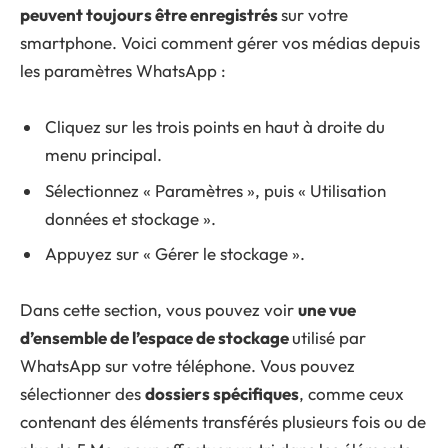
peuvent toujours être enregistrés
sur votre
smartphone. Voici comment gérer vos médias depuis
les paramètres WhatsApp :
Cliquez sur les trois points en haut à droite du
menu principal.
Sélectionnez « Paramètres », puis « Utilisation
données et stockage ».
Appuyez sur « Gérer le stockage ».
Dans cette section, vous pouvez voir
une vue
d’ensemble de l’espace de stockage
utilisé par
WhatsApp sur votre téléphone. Vous pouvez
sélectionner des
dossiers spécifiques
, comme ceux
contenant des éléments transférés plusieurs fois ou de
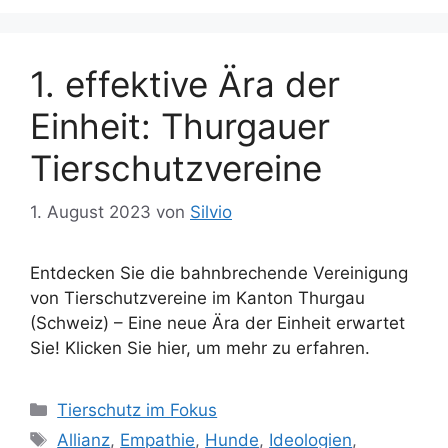
1. effektive Ära der
Einheit: Thurgauer
Tierschutzvereine
1. August 2023
von
Silvio
Entdecken Sie die bahnbrechende Vereinigung
von Tierschutzvereine im Kanton Thurgau
(Schweiz) – Eine neue Ära der Einheit erwartet
Sie! Klicken Sie hier, um mehr zu erfahren.
K
Tierschutz im Fokus
a
S
Allianz
,
Empathie
,
Hunde
,
Ideologien
,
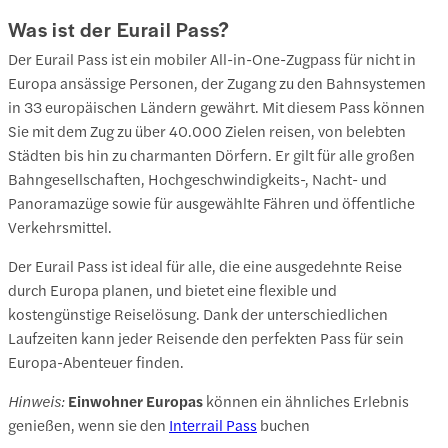
Was ist der Eurail Pass?
Der Eurail Pass ist ein mobiler All-in-One-Zugpass für nicht in
Europa ansässige Personen, der Zugang zu den Bahnsystemen
in 33 europäischen Ländern gewährt. Mit diesem Pass können
Sie mit dem Zug zu über 40.000 Zielen reisen, von belebten
Städten bis hin zu charmanten Dörfern. Er gilt für alle großen
Bahngesellschaften, Hochgeschwindigkeits-, Nacht- und
Panoramazüge sowie für ausgewählte Fähren und öffentliche
Verkehrsmittel.
Der Eurail Pass ist ideal für alle, die eine ausgedehnte Reise
durch Europa planen, und bietet eine flexible und
kostengünstige Reiselösung. Dank der unterschiedlichen
Laufzeiten kann jeder Reisende den perfekten Pass für sein
Europa-Abenteuer finden.
Hinweis:
Einwohner Europas
können ein ähnliches Erlebnis
genießen, wenn sie den
Interrail Pass
buchen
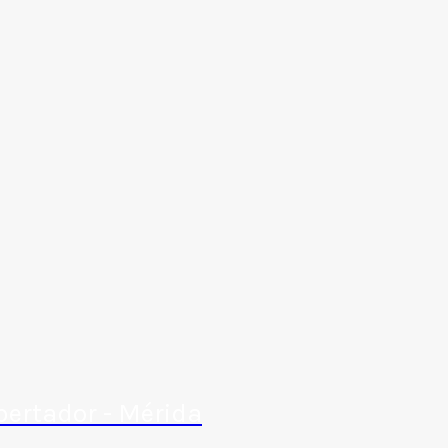
bertador - Mérida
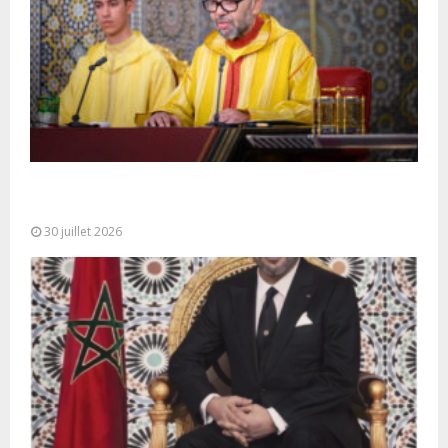
SM le Roi adresse un Discours à la Nation à
l’occasion de...
30 juillet 2026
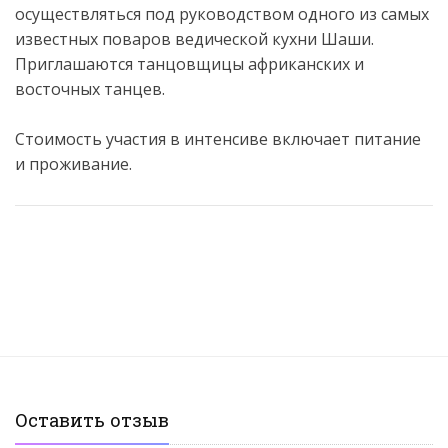
осуществляться под руководством одного из самых
известных поваров ведической кухни Шаши.
Приглашаются танцовщицы африканских и
восточных танцев.
Стоимость участия в интенсиве включает питание
и проживание.
Оставить отзыв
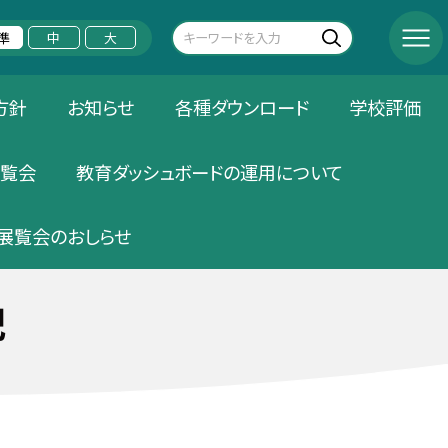
準
中
大
方針
お知らせ
各種ダウンロード
学校評価
覧会
教育ダッシュボードの運用について
展覧会のおしらせ
記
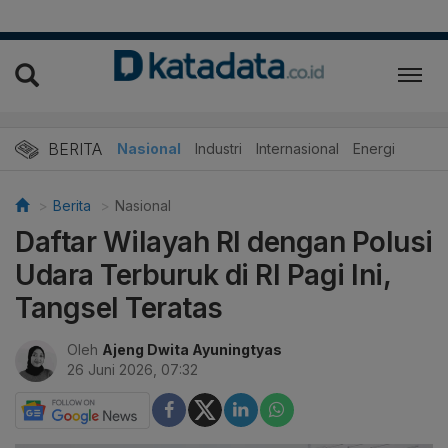
BERITA
Nasional
Industri
Internasional
Energi
Berita
Nasional
Daftar Wilayah RI dengan Polusi
Udara Terburuk di RI Pagi Ini,
Tangsel Teratas
Oleh
Ajeng Dwita Ayuningtyas
26 Juni 2026, 07:32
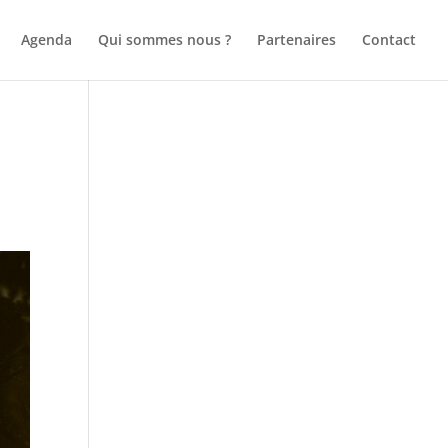
Agenda
Qui sommes nous ?
Partenaires
Contact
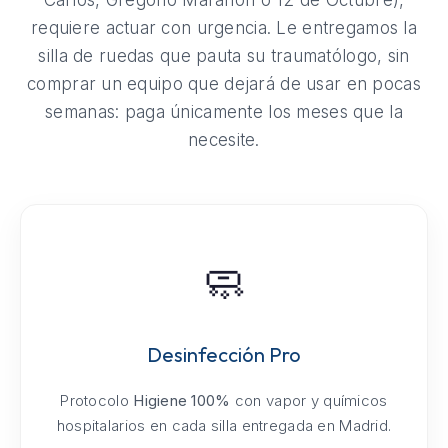
requiere actuar con urgencia. Le entregamos la
silla de ruedas que pauta su traumatólogo, sin
comprar un equipo que dejará de usar en pocas
semanas: paga únicamente los meses que la
necesite.
🧼
Desinfección Pro
Protocolo
Higiene 100%
con vapor y químicos
hospitalarios en cada silla entregada en Madrid.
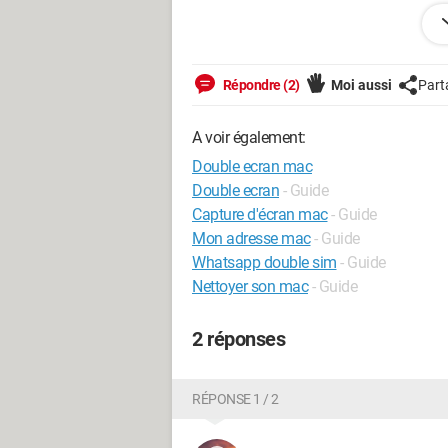
Est-ce que ces choses là sont possibles
Merci d'avance pour vos réponses.
Répondre (2)
Moi aussi
Part
A voir également:
Double ecran mac
Double ecran
- Guide
Capture d'écran mac
- Guide
Mon adresse mac
- Guide
Whatsapp double sim
- Guide
Nettoyer son mac
- Guide
2 réponses
RÉPONSE 1 / 2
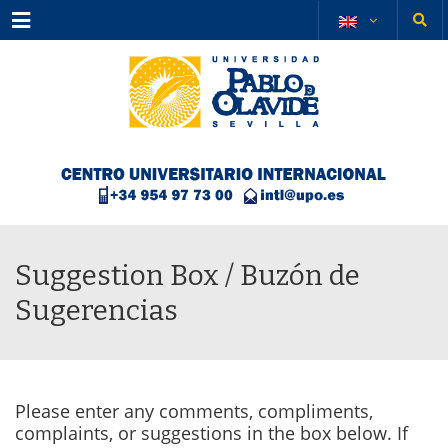
Menu
Suggestion Box / Buzón de
Sugerencias
Please enter any comments, compliments,
complaints, or suggestions in the box below. If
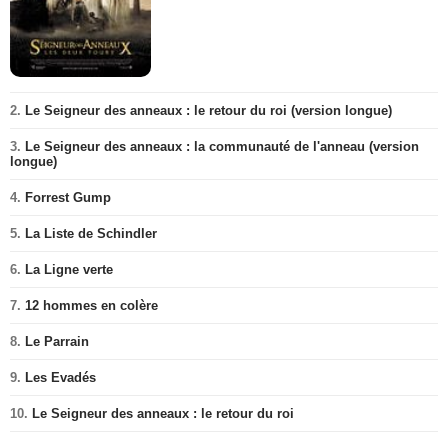
2.
Le Seigneur des anneaux : le retour du roi (version longue)
3.
Le Seigneur des anneaux : la communauté de l'anneau (version
longue)
4.
Forrest Gump
5.
La Liste de Schindler
6.
La Ligne verte
7.
12 hommes en colère
8.
Le Parrain
9.
Les Evadés
10.
Le Seigneur des anneaux : le retour du roi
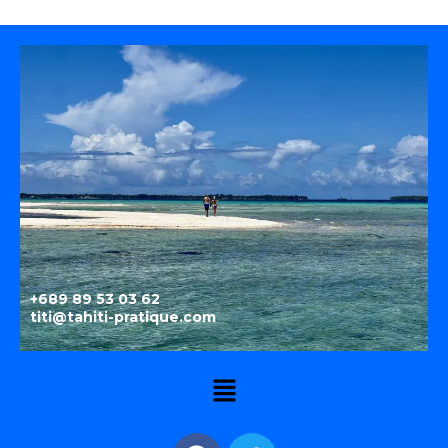
+689 89 53 03 62
titi@tahiti-pratique.com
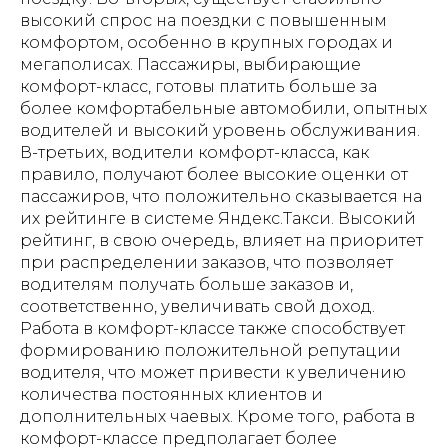
высокий спрос на поездки с повышенным
комфортом, особенно в крупных городах и
мегаполисах. Пассажиры, выбирающие
комфорт-класс, готовы платить больше за
более комфортабельные автомобили, опытных
водителей и высокий уровень обслуживания.
В-третьих, водители комфорт-класса, как
правило, получают более высокие оценки от
пассажиров, что положительно сказывается на
их рейтинге в системе Яндекс.Такси. Высокий
рейтинг, в свою очередь, влияет на приоритет
при распределении заказов, что позволяет
водителям получать больше заказов и,
соответственно, увеличивать свой доход.
Работа в комфорт-классе также способствует
формированию положительной репутации
водителя, что может привести к увеличению
количества постоянных клиентов и
дополнительных чаевых. Кроме того, работа в
комфорт-классе предполагает более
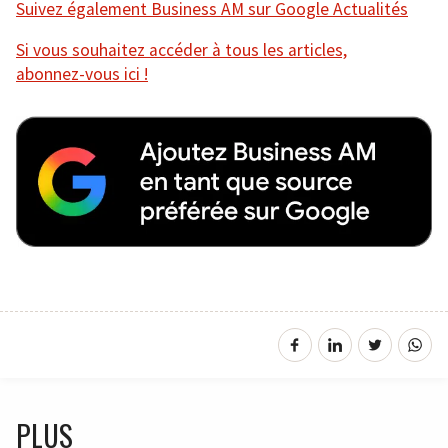
Suivez également Business AM sur Google Actualités
Si vous souhaitez accéder à tous les articles,
abonnez-vous ici !
PLUS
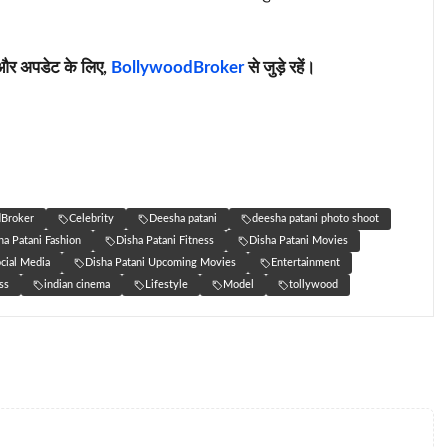
 और अपडेट के लिए,
BollywoodBroker
से जुड़े रहें।
Broker
Celebrity
Deesha patani
deesha patani photo shoot
ha Patani Fashion
Disha Patani Fitness
Disha Patani Movies
ocial Media
Disha Patani Upcoming Movies
Entertainment
ss
indian cinema
Lifestyle
Model
tollywood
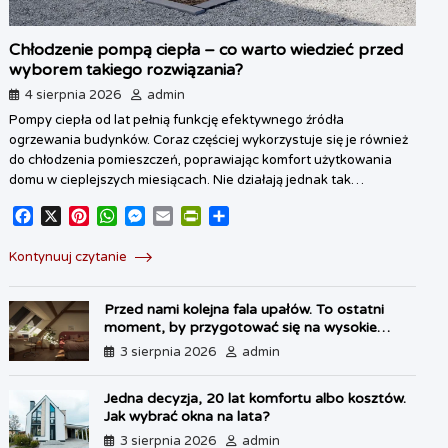
Chłodzenie pompą ciepła – co warto wiedzieć przed
wyborem takiego rozwiązania?
4 sierpnia 2026
admin
Pompy ciepła od lat pełnią funkcję efektywnego źródła
ogrzewania budynków. Coraz częściej wykorzystuje się je również
do chłodzenia pomieszczeń, poprawiając komfort użytkowania
domu w cieplejszych miesiącach. Nie działają jednak tak…
F
X
P
W
M
E
P
S
a
i
h
e
m
r
h
c
n
a
s
a
i
a
Kontynuuj czytanie
e
t
t
s
i
n
r
b
e
s
e
l
t
e
Przed nami kolejna fala upałów. To ostatni
o
r
A
n
F
moment, by przygotować się na wysokie
o
e
p
g
r
temperatury
3 sierpnia 2026
admin
k
s
p
e
i
t
r
e
n
Jedna decyzja, 20 lat komfortu albo kosztów.
d
Jak wybrać okna na lata?
l
3 sierpnia 2026
admin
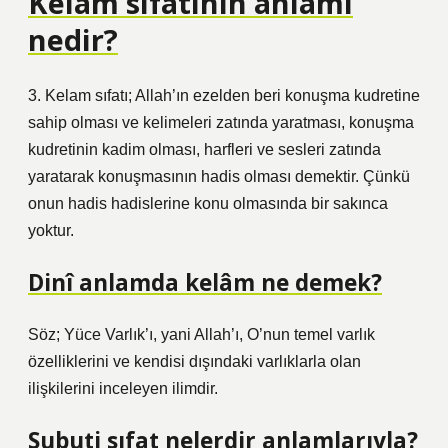
Kelâm sıfatının anlamı
nedir?
3. Kelam sıfatı; Allah’ın ezelden beri konuşma kudretine
sahip olması ve kelimeleri zatında yaratması, konuşma
kudretinin kadim olması, harfleri ve sesleri zatında
yaratarak konuşmasının hadis olması demektir. Çünkü
onun hadis hadislerine konu olmasında bir sakınca
yoktur.
Dinî anlamda kelâm ne demek?
Söz; Yüce Varlık’ı, yani Allah’ı, O’nun temel varlık
özelliklerini ve kendisi dışındaki varlıklarla olan
ilişkilerini inceleyen ilimdir.
Subuti sıfat nelerdir anlamlarıyla?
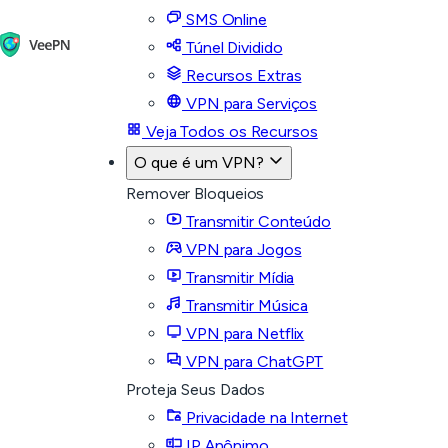
SMS Online
Túnel Dividido
Recursos Extras
VPN para Serviços
Veja Todos os Recursos
O que é um VPN?
Remover Bloqueios
Transmitir Conteúdo
VPN para Jogos
Transmitir Mídia
Transmitir Música
VPN para Netflix
VPN para ChatGPT
Proteja Seus Dados
Privacidade na Internet
IP Anônimo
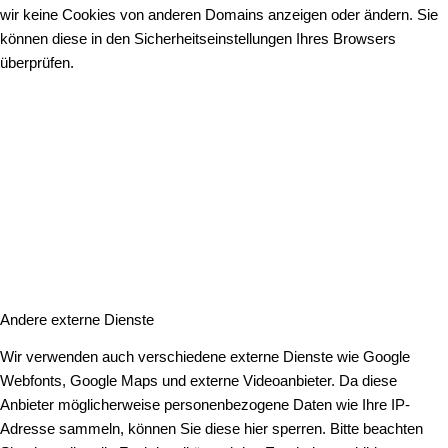
wir keine Cookies von anderen Domains anzeigen oder ändern. Sie
können diese in den Sicherheitseinstellungen Ihres Browsers
überprüfen.
Andere externe Dienste
Wir verwenden auch verschiedene externe Dienste wie Google
Webfonts, Google Maps und externe Videoanbieter. Da diese
Anbieter möglicherweise personenbezogene Daten wie Ihre IP-
Adresse sammeln, können Sie diese hier sperren. Bitte beachten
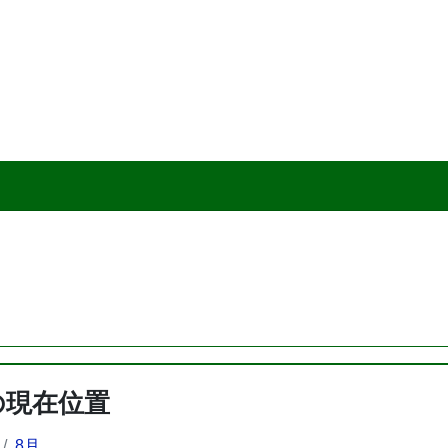
の現在位置
8月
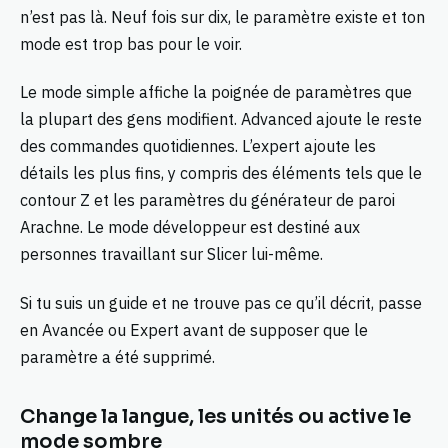
n’est pas là. Neuf fois sur dix, le paramètre existe et ton
mode est trop bas pour le voir.
Le mode simple affiche la poignée de paramètres que
la plupart des gens modifient. Advanced ajoute le reste
des commandes quotidiennes. L’expert ajoute les
détails les plus fins, y compris des éléments tels que le
contour Z et les paramètres du générateur de paroi
Arachne. Le mode développeur est destiné aux
personnes travaillant sur Slicer lui-même.
Si tu suis un guide et ne trouve pas ce qu’il décrit, passe
en Avancée ou Expert avant de supposer que le
paramètre a été supprimé.
Change la langue, les unités ou active le
mode sombre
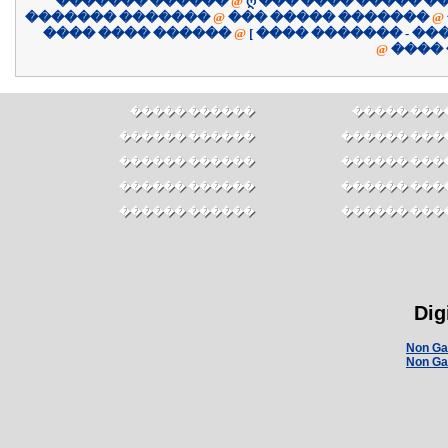
������� ������
@
ღ ��� ���� ����� �
������� �������
@
��� ����� �������
@
������ ���� ����
@
@
����
������ �����
������ ��
������ ������
������ ���
������ ������
������ ���
������ ������
������ ���
������ ������
������ ���
Dig
Non Ga
Non Ga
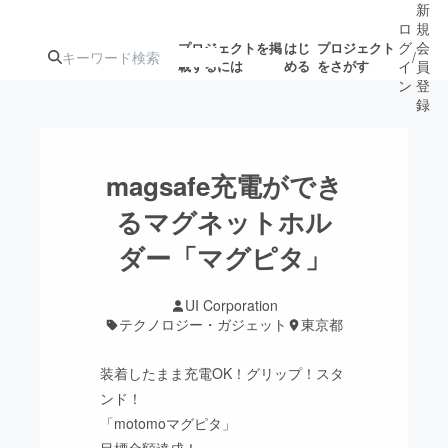
新
ロ
規
グ
会
プロジェクトを掲
はじ
プロジェクト
/
載するには
める
をさがす
イ
員
ン
登
録
人気のプロ
注目のリ
注目の新着プロ
募集終了が近いプ
もうすぐ公開
magsafe充電ができ
ジェクト
ターン
ジェクト
ロジェクト
されます
るマグネットホル
ダー「マグピタ」
アート・写真
音楽
UI Corporation
テクノロジー・ガジェット
ゲーム・サ
テクノロジー・ガジェット
東京都
装着したまま充電OK！グリップ！スタ
映像・映画
書籍・雑誌
ンド！
「motomoマグピタ」
ビジネス・起業
チャレンジ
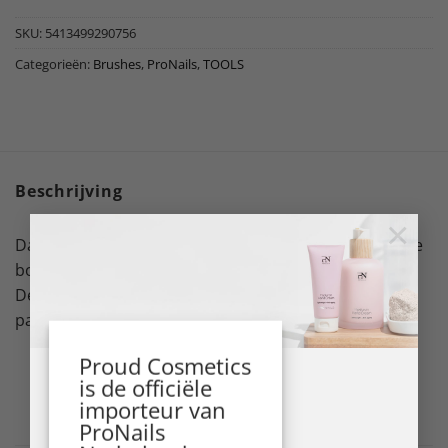
SKU:
5413499290756
Categorieën:
Brushes
,
ProNails
,
TOOLS
Beschrijving
×
Dankzij de unieke piramidevorm van de nr. 4 kun je de
bouwgel nauwkeurig, eenvoudig en snel aanbrengen.
De puntige vorm van dit penseel komt ook goed van
pas bij nagelkunst.
Proud Cosmetics
is de officiële
importeur van
ProNails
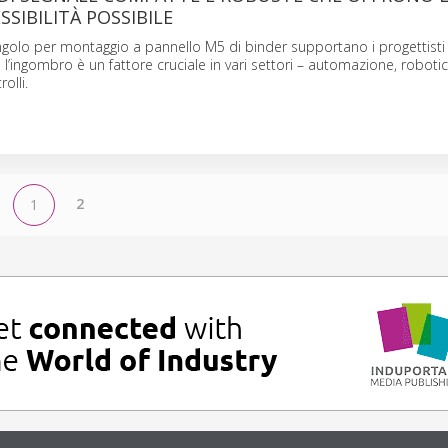
SSIBILITÀ POSSIBILE
ngolo per montaggio a pannello M5 di binder supportano i progettisti 
i l’ingombro è un fattore cruciale in vari settori – automazione, robotic
olli.
2
1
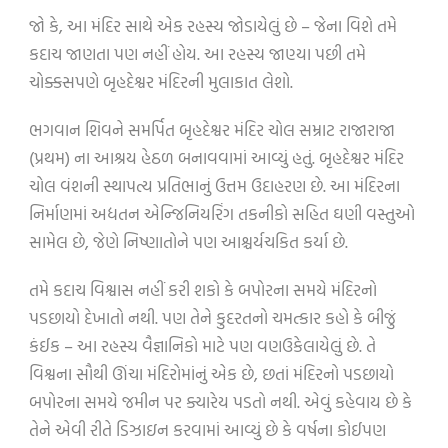
જો કે, આ મંદિર સાથે એક રહસ્ય જોડાયેલું છે – જેના વિશે તમે
કદાચ જાણતા પણ નહીં હોય. આ રહસ્ય જાણ્યા પછી તમે
ચોક્કસપણે બૃહદેશ્વર મંદિરની મુલાકાત લેશો.
ભગવાન શિવને સમર્પિત બૃહદેશ્વર મંદિર ચોલ સમ્રાટ રાજારાજા
(પ્રથમ) ના આશ્રય હેઠળ બનાવવામાં આવ્યું હતું. બૃહદેશ્વર મંદિર
ચોલ વંશની સ્થાપત્ય પ્રતિભાનું ઉત્તમ ઉદાહરણ છે. આ મંદિરના
નિર્માણમાં અદ્યતન એન્જિનિયરિંગ તકનીકો સહિત ઘણી વસ્તુઓ
સામેલ છે, જેણે નિષ્ણાતોને પણ આશ્ચર્યચકિત કર્યા છે.
તમે કદાચ વિશ્વાસ નહીં કરી શકો કે બપોરના સમયે મંદિરનો
પડછાયો દેખાતો નથી. પણ તેને કુદરતનો ચમત્કાર કહો કે બીજું
કંઈક – આ રહસ્ય વૈજ્ઞાનિકો માટે પણ વણઉકેલાયેલું છે. તે
વિશ્વના સૌથી ઊંચા મંદિરોમાંનું એક છે, છતાં મંદિરનો પડછાયો
બપોરના સમયે જમીન પર ક્યારેય પડતો નથી. એવું કહેવાય છે કે
તેને એવી રીતે ડિઝાઇન કરવામાં આવ્યું છે કે વર્ષના કોઈપણ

++++

_TASK TO CARRY OUT_. Starting with the line above that holds "Proteja Seus Dados", restate each line word for word up to and including the line that holds "Anbieter möglicherweise personenbezogene". Drop the pictures.

_REPLY_.
Proteja Seus Dados
Privacidade na Internet
IP Anônimo
wir keine Cookies von anderen Domains anzeigen oder ändern. Sie
können diese in den Sicherheitseinstellungen Ihres Browsers
überprüfen.
Andere externe Dienste
Wir verwenden auch verschiedene externe Dienste wie Google
Webfonts, Google Maps und externe Videoanbieter. Da diese
Anbieter möglicherweise personenbezogene Daten wie Ihre IP-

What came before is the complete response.